Sunday, October 29, 2006

Is this election a referendum or a choice? Republicans avoid both

As Jonathan Chait explains in today’s L.A. Times, the difference between a “choice election” and a “referendum election” is that in the former voters examine each party and pick whereas in the latter they simply vote on whether or not the ruling party as done a good job or not. Political strategists will try to focus their candidate’s campaign on one or the other depending which ever is advantageous.

The general Republican effort this fall has been curious in that it seems to try to avoid both. They most certainly want to avoid a referendum election giving the mess the ruling party has presided over. However, they are also avoiding a choice election as noted by Chait:

WHEN Republicans explain their strategy for the upcoming election, the two phrases they always use are "referendum election" and "choice election" — and the latter is how they want to frame this year's vote.

A referendum election is one in which voters make their decision on the basis of whether the party in power deserves to stay there. From the Republicans' point of view, that's very bad because almost everybody believes they have failed miserably.

A choice election, on the other hand, is one in which voters weigh the two parties against each other. That kind of election gives the Republicans a fighting chance. The subtext of a choice election is: We may have screwed everything up, but the other party is worse. That's how President Bush won reelection.

In principle, the Republicans are right about this. Democracy is a process of compromises and imperfect choices. Asking the voters to compare the two sides is the right thing to do. The trouble is, that isn't really what the Republicans want to do at all.

How do I know this? Because the Democrats running for the House of Representatives actually have an agenda. Republicans aren't saying why the Democratic agenda is wrong, or why their own is better. They're just ignoring it.

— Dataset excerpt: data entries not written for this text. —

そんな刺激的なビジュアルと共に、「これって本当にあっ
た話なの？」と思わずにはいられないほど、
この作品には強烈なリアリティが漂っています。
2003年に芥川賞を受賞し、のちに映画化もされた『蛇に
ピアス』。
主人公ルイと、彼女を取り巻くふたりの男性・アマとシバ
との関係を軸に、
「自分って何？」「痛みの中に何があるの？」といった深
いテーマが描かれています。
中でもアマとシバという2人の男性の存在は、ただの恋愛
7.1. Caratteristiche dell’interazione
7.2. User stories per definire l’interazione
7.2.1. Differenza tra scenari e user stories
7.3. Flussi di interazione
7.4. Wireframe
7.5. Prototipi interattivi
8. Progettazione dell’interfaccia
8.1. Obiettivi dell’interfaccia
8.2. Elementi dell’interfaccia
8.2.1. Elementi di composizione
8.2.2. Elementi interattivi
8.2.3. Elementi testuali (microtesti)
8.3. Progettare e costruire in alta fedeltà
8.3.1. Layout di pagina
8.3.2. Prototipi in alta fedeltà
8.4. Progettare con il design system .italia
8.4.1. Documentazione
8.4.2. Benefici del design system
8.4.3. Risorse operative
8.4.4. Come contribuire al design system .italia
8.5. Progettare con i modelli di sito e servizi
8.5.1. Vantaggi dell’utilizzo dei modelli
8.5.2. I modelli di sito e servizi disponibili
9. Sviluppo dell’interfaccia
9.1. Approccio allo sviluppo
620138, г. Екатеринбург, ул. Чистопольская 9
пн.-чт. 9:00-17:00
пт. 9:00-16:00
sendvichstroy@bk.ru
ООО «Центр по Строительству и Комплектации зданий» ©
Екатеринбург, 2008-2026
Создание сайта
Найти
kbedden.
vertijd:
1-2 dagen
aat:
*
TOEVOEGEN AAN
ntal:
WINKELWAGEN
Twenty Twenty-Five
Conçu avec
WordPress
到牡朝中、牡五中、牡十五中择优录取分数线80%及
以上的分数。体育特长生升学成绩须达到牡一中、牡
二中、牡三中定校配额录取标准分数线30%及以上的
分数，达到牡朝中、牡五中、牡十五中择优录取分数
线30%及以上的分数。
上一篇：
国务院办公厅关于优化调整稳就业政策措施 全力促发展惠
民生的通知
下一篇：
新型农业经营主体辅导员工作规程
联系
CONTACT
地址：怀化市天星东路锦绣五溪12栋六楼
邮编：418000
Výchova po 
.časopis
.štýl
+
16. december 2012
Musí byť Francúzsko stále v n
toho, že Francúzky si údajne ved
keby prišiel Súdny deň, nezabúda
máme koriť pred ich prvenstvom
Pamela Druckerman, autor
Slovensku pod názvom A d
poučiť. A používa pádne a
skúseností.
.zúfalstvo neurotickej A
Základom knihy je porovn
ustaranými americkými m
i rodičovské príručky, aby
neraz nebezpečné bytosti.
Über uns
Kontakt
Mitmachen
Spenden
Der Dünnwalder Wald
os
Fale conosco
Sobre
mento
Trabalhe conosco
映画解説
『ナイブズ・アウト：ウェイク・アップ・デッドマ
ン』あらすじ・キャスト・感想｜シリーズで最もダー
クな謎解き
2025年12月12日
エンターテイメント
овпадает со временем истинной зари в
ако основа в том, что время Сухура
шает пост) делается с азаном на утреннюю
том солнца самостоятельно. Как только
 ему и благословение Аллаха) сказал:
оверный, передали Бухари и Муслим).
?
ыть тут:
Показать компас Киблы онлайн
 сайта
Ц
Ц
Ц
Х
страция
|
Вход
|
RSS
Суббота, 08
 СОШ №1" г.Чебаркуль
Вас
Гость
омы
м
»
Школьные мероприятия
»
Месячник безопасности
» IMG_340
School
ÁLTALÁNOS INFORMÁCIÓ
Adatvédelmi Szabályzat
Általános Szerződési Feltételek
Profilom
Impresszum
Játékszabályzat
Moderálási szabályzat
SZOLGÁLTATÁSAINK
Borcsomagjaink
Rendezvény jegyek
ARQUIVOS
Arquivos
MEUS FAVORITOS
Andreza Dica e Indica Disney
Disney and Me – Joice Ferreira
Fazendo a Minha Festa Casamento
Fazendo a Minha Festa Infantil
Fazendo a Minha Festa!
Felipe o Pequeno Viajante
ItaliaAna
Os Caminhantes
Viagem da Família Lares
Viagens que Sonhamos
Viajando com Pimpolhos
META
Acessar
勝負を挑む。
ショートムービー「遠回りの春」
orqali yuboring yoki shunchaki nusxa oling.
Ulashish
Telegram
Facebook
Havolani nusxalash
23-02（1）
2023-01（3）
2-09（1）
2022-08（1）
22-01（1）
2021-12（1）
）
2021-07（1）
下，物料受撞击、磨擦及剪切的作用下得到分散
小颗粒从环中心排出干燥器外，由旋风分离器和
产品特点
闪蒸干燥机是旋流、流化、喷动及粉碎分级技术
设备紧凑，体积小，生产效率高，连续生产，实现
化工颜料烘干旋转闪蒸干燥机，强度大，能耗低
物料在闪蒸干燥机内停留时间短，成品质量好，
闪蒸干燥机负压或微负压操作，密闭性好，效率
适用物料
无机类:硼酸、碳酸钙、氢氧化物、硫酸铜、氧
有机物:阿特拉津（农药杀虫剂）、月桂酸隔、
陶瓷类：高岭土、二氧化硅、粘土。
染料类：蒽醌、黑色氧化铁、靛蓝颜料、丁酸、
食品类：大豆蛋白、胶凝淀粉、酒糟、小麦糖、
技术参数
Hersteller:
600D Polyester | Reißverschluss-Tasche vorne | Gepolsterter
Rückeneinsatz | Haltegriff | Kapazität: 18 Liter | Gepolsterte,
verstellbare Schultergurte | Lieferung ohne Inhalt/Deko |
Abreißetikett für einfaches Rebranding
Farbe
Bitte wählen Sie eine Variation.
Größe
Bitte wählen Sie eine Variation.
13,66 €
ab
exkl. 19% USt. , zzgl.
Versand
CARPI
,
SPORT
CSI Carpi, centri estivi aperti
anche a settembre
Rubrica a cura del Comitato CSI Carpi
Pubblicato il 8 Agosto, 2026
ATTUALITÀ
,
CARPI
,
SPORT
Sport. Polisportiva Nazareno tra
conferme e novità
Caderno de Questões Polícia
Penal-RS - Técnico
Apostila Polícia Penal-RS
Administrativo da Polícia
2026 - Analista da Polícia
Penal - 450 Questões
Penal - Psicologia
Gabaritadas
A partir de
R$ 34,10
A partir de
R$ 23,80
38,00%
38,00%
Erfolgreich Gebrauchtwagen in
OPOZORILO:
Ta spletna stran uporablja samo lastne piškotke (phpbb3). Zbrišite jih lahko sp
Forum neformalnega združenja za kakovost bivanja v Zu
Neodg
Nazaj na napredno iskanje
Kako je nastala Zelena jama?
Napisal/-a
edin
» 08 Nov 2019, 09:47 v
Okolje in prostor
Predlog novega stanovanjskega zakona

If you're like most people, you probably have no idea what that agenda is. Let me list it:
• Put new rules in place to break the link between lobbyists and legislation.
• Enact all the recommendations made by the 9/11 commission.
• Raise the federal minimum wage to $7.25 an hour.
• Cut the interest rate on federally supported student loans in half.
• Allow the government to negotiate directly with pharmaceutical companies for lower drug prices for Medicare patients.
• Broaden the types of stem cell research allowed with federal funds.
• Impose pay-as-you-go budget rules, requiring that new entitlement spending or tax cuts be offset with entitlement spending cuts or tax hikes.

Republicans disagree with all these items. Indeed, the reason these items are on the Democratic agenda is that Republicans in Congress have blocked them from coming up for a vote. So where's the Republican rebuttal?

… Instead, we're getting things like this: GOP Rep. John Hostettler of Indiana is running an ad warning that if Democrats take power and California Democrat Nancy Pelosi becomes House speaker, she "will then put in motion her radical plan to advance the homosexual agenda, led by Barney Frank, reprimanded by the House after paying for sex with a man who ran a gay brothel out of Congressman Frank's home.

"What is the homosexual agenda? The ad does not say. (Apparently it involves raising the minimum wage and cutting the interest rate on government-backed student loans. ….)

Which is my point. Republicans don't want an actual choice election, they want to run against a mythological Democratic Party so frightening that the voters overlook all the GOP's failures.

Not all the Republican campaigns are as vicious and mindless as Hostettler's. But nearly all of those campaigns are trying to run against a boogeyman. They raise the specter of a radical Democratic agenda, but they refuse to say what they don't like about that agenda. And there's a good reason for that: It's popular.